The vote also awarded WHO recognition to a second non-state actor, Rare Diseases International, whose candidacy was never opposed by member states.

“The Framework of Engagement with Non State Actors (FENSA) is one of WHO normative guidelines, which has been negotiated and agreed by all member states,” The Netherlands pointed out.  “Questioning any non-state actor about its eligibility for admission into an official relationship with WHO after the organization passed the Secretariat’s criteria, undermines a great procedure and sets a harmful precedent for the future agreements.

However “the national context prevails over WHO engagements with non state actors,” she emphasized. 

FENSA framework is supposed to be neutral

The FENSA framework sets out a set of generic criteria for organizations “in official relations” to engage in collaborations with WHO, serve on technical groups and be recognized as “observers” with the right to speak at the annual WHA.

The aim of FENSA, which took years to negotiate and approve, was to create an even playing field in the much-coveted “official relations” designation that would side-step vested interests, particularly of industry or lobbying groups, that contravened WHO aims and priniciples.

Since the approval of FENSA, the handful of recommendations made by WHO each year to the Executive Board, to approve new NSA’s in official relations with WHA, or renew the terms of others, are usually just a matter of protocol, following WHO review and due diligence.
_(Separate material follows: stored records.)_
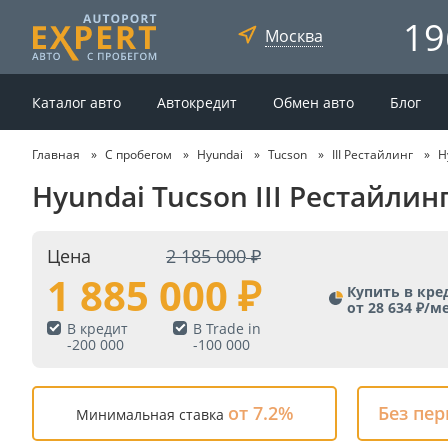
19
Москва
Каталог авто
Автокредит
Обмен авто
Блог
Главная
С пробегом
Hyundai
Tucson
III Рестайлинг
H
Hyundai Tucson III Рестайлин
Цена
2 185 000
1 885 000
Купить в кре
от 28 634 ₽/м
В кредит
В Trade in
-
200 000
-
100 000
от 7.2%
Без пе
Минимальная ставка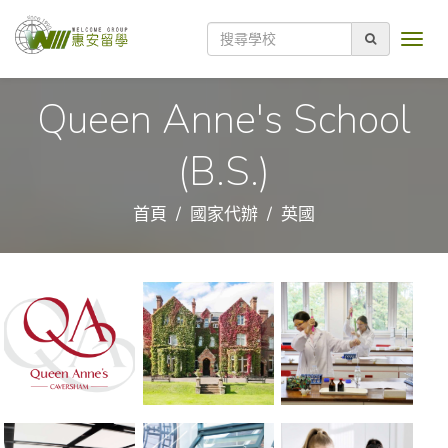
Queen Anne's School
(B.S.)
首頁
國家代辦
英國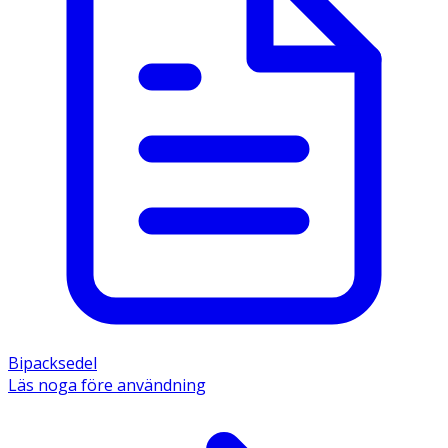
Bipacksedel
Läs noga före användning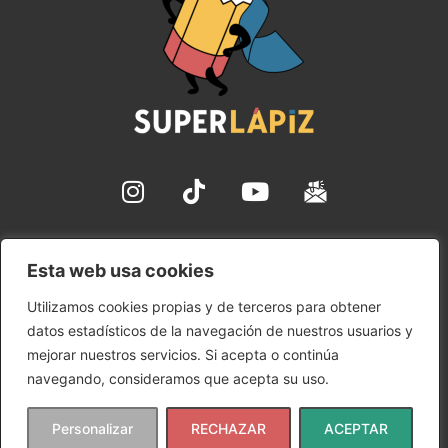
✉ hola@superlapiz.com
Esta web usa cookies
Aviso Legal
Utilizamos cookies propias y de terceros para obtener
Política de Cookies
datos estadísticos de la navegación de nuestros usuarios y
Política de Privacidad
mejorar nuestros servicios. Si acepta o continúa
Condiciones de uso
navegando, consideramos que acepta su uso.
Copyright © 2024 SuperLápiz | Ana María Gómez
Personalizar
RECHAZAR
ACEPTAR
Rudilla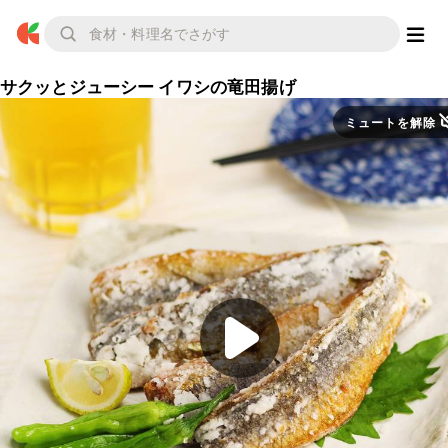
サクッとジューシー イワシの竜田揚げ
ミュートを解除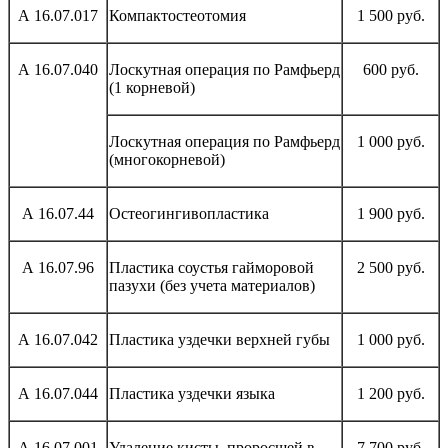
А 16.07.017
Компактостеотомия
1 500 руб.
А 16.07.040
Лоскутная операция по Рамфьерд
600 руб.
(1 корневой)
Лоскутная операция по Рамфьерд
1 000 руб.
(многокорневой)
А 16.07.44
Остеогингивопластика
1 900 руб.
А 16.07.96
Пластика соустья гайморовой
2 500 руб.
пазухи (без учета материалов)
А 16.07.042
Пластика уздечки верхней губы
1 000 руб.
А 16.07.044
Пластика уздечки языка
1 200 руб.
А 16.07.001
Удаление кисты, проросшей в
7 700 руб.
But there is growing pressure on the UN from socially conservative nations to roll back its activities on sexual and reproductive health in a period where many conservative nations still ban abortions, limit access to contraceptives and  criminalize the LGBTQI community.

Proposed WHO Recognition of Center for Reproductive Rights Provokes Storm at WHO Executive Board

As member states pointed out, the CRR has long been recognized by the UN’s Economic and Social Council (ECOSOC),  highlighting how the controversy over its recognition by WHO is a sign of the times, with intensive pushback not only in major powers such as the US and Russia, but also in international forums against the recognition of reproductive health rights long taken for granted in many societies.

Multiple votes are worrisome precedent for WHO governing body

Poland pledges to uphold the “consensus” around the FENSA framework for engagement with non-state actors.

For the EB members, themselves, the repeated votes, including by secret ballot, was yet another worrisome sign of the growing fracture between WHO member states in Europe, the Americas and Asia, which tend to identify themselves as socially and politically liberal, and developing nations in Africa as well as Russia, and the Middle East – where more conservative worldviews prevail.

The result, most member states agree, is the creeping “politicization” of global health agendas and issues. And while everyone also has a different point of view about what is political, it’s clear that it is leading to fewer decisions by consensus and more by lengthy, and often bitter, rounds of votes.

“After a record number of votes in the last week, we are alarmed by the notion that this is now becoming the default way to solve difficult issue,” said Poland’s delegate. “We would like to remind everyone that we adopted the FENSA by consensus, and we should respect it subtle equilibrium for the sake of our collective interests.

Matthew Wilson (center): “What you did was democracy”

“It is essential to preserve the independent, transparent, technical and evidence based role of the World Health Organization. We highly appreciate the efforts of the direct chair and other member states in trying to find a solution we could have all subscribed to. Poland remains committed to decision-making by consensus in this organization, and rejects the notion that the voting is now mainstream. We will spare no effort in supporting effective multilateralism and fostering consensus – with all due respect for different contexts of different countries.”

New EB Chair, Matthew Wilson, who sought to strike a more consensual note after the vote, declared: “What you did was democracy, and that’s not a bad thing.”